09 oktober


“Wij waren van nature kinderen des toorns, gelijk ook de anderen”, zegt Gods Geest in Éfeze 2:3b.
VAN NATURE, dat is door geboorte. Adam en Eva werden kinderen des toorns, toen zij in ongeloof Gode ongehoorzaam werden en van de verboden vrucht aten. God verdreef hen uit Zijn hof en liet hen wonen en werken op de aarde, die Hij om hunnentwil vervloekte (Genesis 3). Zij werden kinderen des toorns en in hen heel het menselijk geslacht, zonder één uitzondering. “Gij, vreselijk zijt Gij; en wie zal voor Uw aangezicht bestaan, van den tijd Uws toorns af?”, zegt de psalmist in Psalm 76:8 en in Psalm 90:7: “Want wij vergaan door Uwen toorn; en door Uw grimmigheid worden wij verschrikt”. Jesaja 13:13 spreekt van Gods toorn aldus: “Daarom zal Ik den hemel beroeren, en de aarde zal bewogen worden van haar plaats, vanwege de verbolgenheid des HEEREN der heirscharen, en vanwege den dag Zijns hittigen toorns”. De Heer Jezus zei: “Die in den Zoon gelooft, die heeft het eeuwige leven; maar die den Zoon ongehoorzaam is, die zal het leven niet zien, maar de toorn Gods blijft op hem” (Johannes 3:36).

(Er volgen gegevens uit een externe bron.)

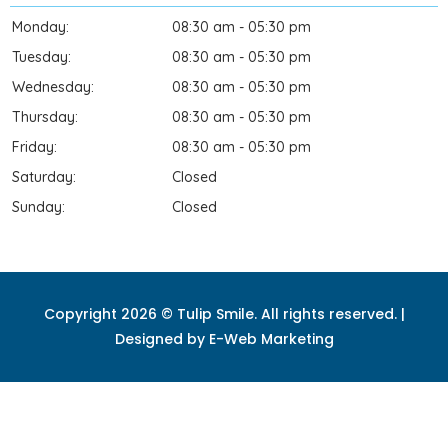
Monday:
08:30 am - 05:30 pm
Tuesday:
08:30 am - 05:30 pm
Wednesday:
08:30 am - 05:30 pm
Thursday:
08:30 am - 05:30 pm
Friday:
08:30 am - 05:30 pm
Saturday:
Closed
Sunday:
Closed
Copyright 2026 © Tulip Smile. All rights reserved. |
Designed by
E-Web Marketing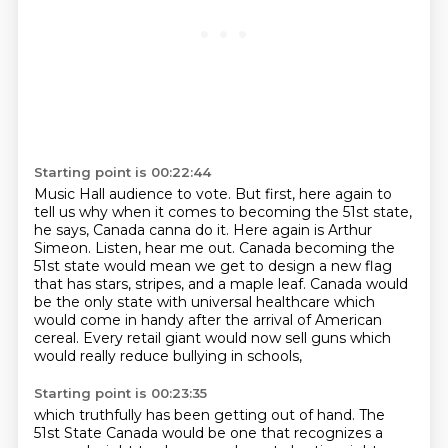
Starting point is 00:22:44
Music Hall audience to vote.
But first, here again to
tell us why when it comes to becoming the 51st state,
he says, Canada canna do it.
Here again is Arthur
Simeon.
Listen, hear me out. Canada becoming the
51st state would mean we get to design a new flag
that has stars,
stripes, and a maple leaf.
Canada would
be the only state with universal healthcare which
would come in handy after
the arrival of American
cereal. Every retail giant would now sell guns
which
would really reduce bullying in schools,
Starting point is 00:23:35
which truthfully has been getting out of hand.
The
51st State Canada would be one that recognizes
a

VAN NATURE zijn wij kinderen des toorns; wij kunnen zonder enige mogelijkheid van onze kant hieraan ontkomen. “GOD echter”, vervolgt Éfeze 2 in vers 4-5: “Die rijk is in barmhartigheid door Zijn grote liefde, waarmede Hij ons liefgehad heeft, ook toen wij dood waren door de misdaden, heeft ons levend gemaakt met Christus”.

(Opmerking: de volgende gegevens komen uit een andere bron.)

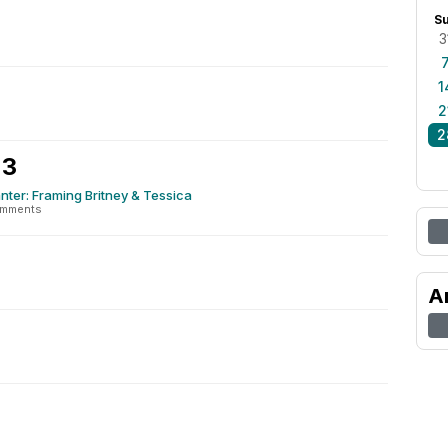
S
3
1
2
2
 3
nter: Framing Britney & Tessica
omments
A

In Romeinen 5:8-9 staat: “GOD bevestigt Zijn liefde jegens ons, dat Christus voor ons gestorven is, als wij nog zondaren waren. Veel meer dan, zijnde nu gerechtvaardigd door Zijn bloed, zullen wij door Hem behouden worden van den TOORN”. Jezus Christus, de eeuwige God, de Zoon des mensen, heeft het oordeel Gods gedragen en ons verlost van de toorn Gods. Deze grote, geduchte God, Die eens Zijn toorn zal doen ontbranden over deze wereld en over hen, die Zijn Zoon afwijzen, heeft ons lief met Zijn grote liefde. In Christus is Hij onze liefdevolle Vader. In Hem ontvingen wij eeuwigheidsleven. “God heeft ons NIET gesteld tot toorn, maar tot verkrijging der ZALIGHEID, door onzen Heer Jezus Christus” (1 Thessalonicenzen 5:9).